Context: It is a classic result that empirical frequencies of actions for players playing regret minimization algorithms converges to a coarse corr equilibrium. CCEs are not necessarily desirable solution concepts because they sometimes admit irrational behavior. For monotone games, it is known that the empirical frequencies converge converge to nash equilibrium for agents playing FTRL. Recently, Mertikopoulos et al proved that the sequence of plays for FTRL converges to nash for games -- they prove something more general that goes beyond concave potential games, in fact. This work considers that case when each agent can only observe bandit feedback.

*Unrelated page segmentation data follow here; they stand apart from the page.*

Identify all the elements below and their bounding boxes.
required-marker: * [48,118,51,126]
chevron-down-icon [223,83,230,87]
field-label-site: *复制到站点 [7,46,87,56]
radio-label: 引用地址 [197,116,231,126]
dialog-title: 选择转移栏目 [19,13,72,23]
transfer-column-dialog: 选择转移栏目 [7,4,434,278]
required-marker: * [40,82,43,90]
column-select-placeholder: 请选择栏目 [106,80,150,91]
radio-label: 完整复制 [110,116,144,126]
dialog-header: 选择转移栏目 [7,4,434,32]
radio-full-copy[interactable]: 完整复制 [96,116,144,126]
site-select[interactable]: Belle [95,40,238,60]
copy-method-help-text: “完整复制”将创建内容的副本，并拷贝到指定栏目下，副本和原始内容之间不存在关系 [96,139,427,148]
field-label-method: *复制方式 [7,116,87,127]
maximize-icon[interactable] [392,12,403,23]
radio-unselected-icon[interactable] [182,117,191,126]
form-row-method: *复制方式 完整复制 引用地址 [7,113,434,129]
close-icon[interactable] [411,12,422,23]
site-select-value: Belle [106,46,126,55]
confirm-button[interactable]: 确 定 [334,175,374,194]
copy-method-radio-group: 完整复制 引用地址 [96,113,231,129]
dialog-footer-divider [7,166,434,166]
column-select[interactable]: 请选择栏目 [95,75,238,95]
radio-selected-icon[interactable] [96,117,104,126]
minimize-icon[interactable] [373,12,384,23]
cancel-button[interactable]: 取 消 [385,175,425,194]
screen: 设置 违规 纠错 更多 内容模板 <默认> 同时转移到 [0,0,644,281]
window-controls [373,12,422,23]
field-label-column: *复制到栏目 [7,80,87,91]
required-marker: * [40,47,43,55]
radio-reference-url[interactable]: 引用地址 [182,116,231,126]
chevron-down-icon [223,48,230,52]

This paper examines the long-run behavior of learning with bandit feedback in non-cooperative concave games. The bandit framework accounts for extremely low-information environments where the agents may not even know they are playing a game; as such, the agents' most sensible choice in this setting would be to employ a no-regret learning algorithm. In general, this does not mean that the players' behavior stabilizes in the long run: no-regret learning may lead to cycles, even with perfect gradient information. However, if a standard monotonicity condition is satisfied, our analysis shows that no-regret learning based on mirror descent with bandit feedback converges to Nash equilibrium with probability 1. We also derive an upper bound for the convergence rate of the process that nearly matches the best attainable rate for single-agent bandit stochastic optimization.